- Born: 1913 Cairo
- Died: 1968 (aged 54–55)

= Clea Badaro =

Egyptian artist (1913–1968)

Clea Badaro (1913–1968) was an Egyptian painter and designer who lived most of her adult life in Alexandria, Egypt.

==Early life and education==
Badaro was born in Cairo in 1913, on the island of Zamalek. After the death of her Greek mother, her father, who was a lawyer and business man, took his two daughters, Jeanne and Clea, to live with their maternal grandmother in Montreux, Switzerland.

Badaro attended school in Montreux until age sixteen and then enrolled at the Académie des Beaux Arts in Lausanne. There, she designed a number of posters, one of which she sold to Josephine Baker who was on tour in Switzerland at the time. In her final year, she was awarded the Grand Prix for her poster entitled L'Égypte, which was later acquired by the Egyptian Ministry of Communications. She graduated in about 1934.

==Career==
Badaro returned to Egypt after graduation and settled in Alexandria. During the war years, she worked in the hospitals and canteens frequented by soldiers returning from battle in the northern desert. During that time, she painted scenes of sailors, bars, and soldiers in cabarets, some of which today can be found in Egyptian museums of modern art. She established a studio in the Atelier of Alexandria. She was introduced there to the British novelist Lawrence Durrell, who was posted in Alexandria during the war as press attaché for the British Foreign Office. Badaro sketched Durrell, and he, in turn, would later portray her as the character "Clea" in his tetralogy: The Alexandrian Quartet.

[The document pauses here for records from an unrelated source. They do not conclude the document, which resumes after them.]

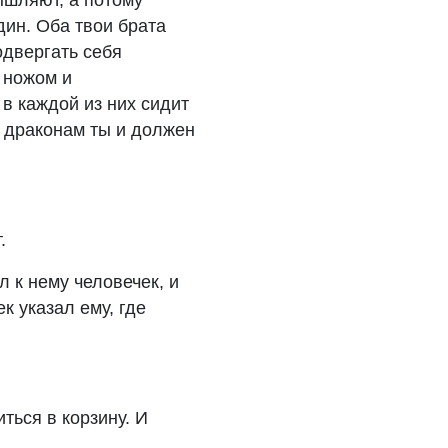
мышляют, а потому
дин. Оба твои брата
одвергать себя
 ножом и
 в каждой из них сидит
 драконам ты и должен
.
л к нему человечек, и
к указал ему, где
ться в корзину. И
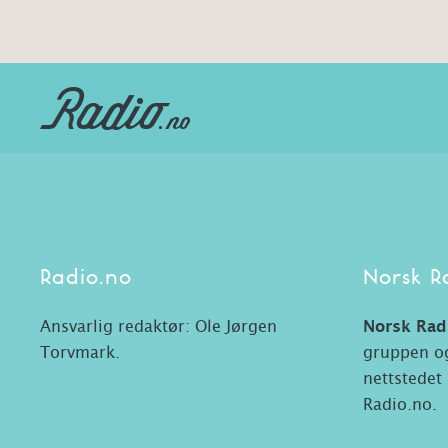
Radio.no
Norsk R
Ansvarlig redaktør: Ole Jørgen
Norsk Rad
Torvmark.
gruppen og
nettstedet
Radio.no.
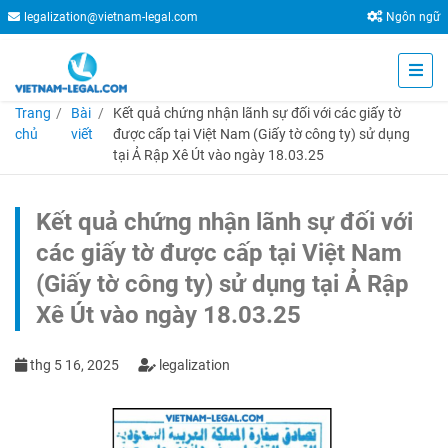
legalization@vietnam-legal.com
Ngôn ngữ
Trang
Bài
Kết quả chứng nhận lãnh sự đối với các giấy tờ
chủ
viết
được cấp tại Việt Nam (Giấy tờ công ty) sử dụng
tại Ả Rập Xê Út vào ngày 18.03.25
Kết quả chứng nhận lãnh sự đối với
các giấy tờ được cấp tại Việt Nam
(Giấy tờ công ty) sử dụng tại Ả Rập
Xê Út vào ngày 18.03.25
thg 5 16, 2025
legalization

Badaro was commissioned to design posters for charity fairs and exhibitions, but most of these are no longer to be found. When the war was over, Badaro began a series of character portraits. Then, in 1948, she spent the summer in the Dolomites, where, unusually for her, she composed a number of landscape paintings. Badaro painted many Bedouin women and the Egyptian fellaheen, portraying their graceful gestures, proud deportment, and flowing clothes. She also painted mother and child portraits and nudes.

In 1950, Clea Badaro married the Alexandrian artist Giovanni di Pietro. She then took part in several national and international exhibitions, including the Biennale of Venice, the Biennale of Alexandria, and exhibitions in São Paulo, Moscow, Leningrad, Madrid, and Barcelona.

Badaro also sometimes portrayed cats; one such painting, La Chatte, won a prize at the Salon du Caire in 1958. Horses often appear in her circus compositions.

In 1959, Badaro mounted an exhibition at the Galerie Lutétia in Cairo and was praised for her portrayal of the human body by Jean Moscatelli in Le Journal d'Égypte.

In 1963, Badaro travelled to Ravenna, Italy, where she began to paint groups of Egyptian women against a gold background which she worked with a knife to create a mosaic impression. Later, these paintings were dubbed "icons" by the Parisian press. The art historian Hilde Zaloscer, who taught at the University of Alexandria, compared Clea Badaro's fellaheen with characters in Pietro Della Francesca's frescoes in Arezzo.

In 1961, Badaro's husband died and she herself experienced a decline in health. Her sister, Jeanne Engalytcheff-Badaro, began to spend more time in Alexandria, cared for her sister, helped to organize the Atelier's activities and wrote regular articles for its bulletin.

In 1969, the year following her sister's death, Jeanne Engalytcheff-Badaro organized a retrospective exhibition of her works at the Atelier of Alexandria: forty works were shown including oil and gouache paintings, pastels, brightly colored posters, charcoal and red chalk drawings. These exhibited many female characters: supplicants, weeping women, adolescents and tightrope walkers in bright light. In 1974, Engalytcheff-Badaro organized a retrospective exhibition of her sister's oil paintings, this time in Paris at the Galerie Weil.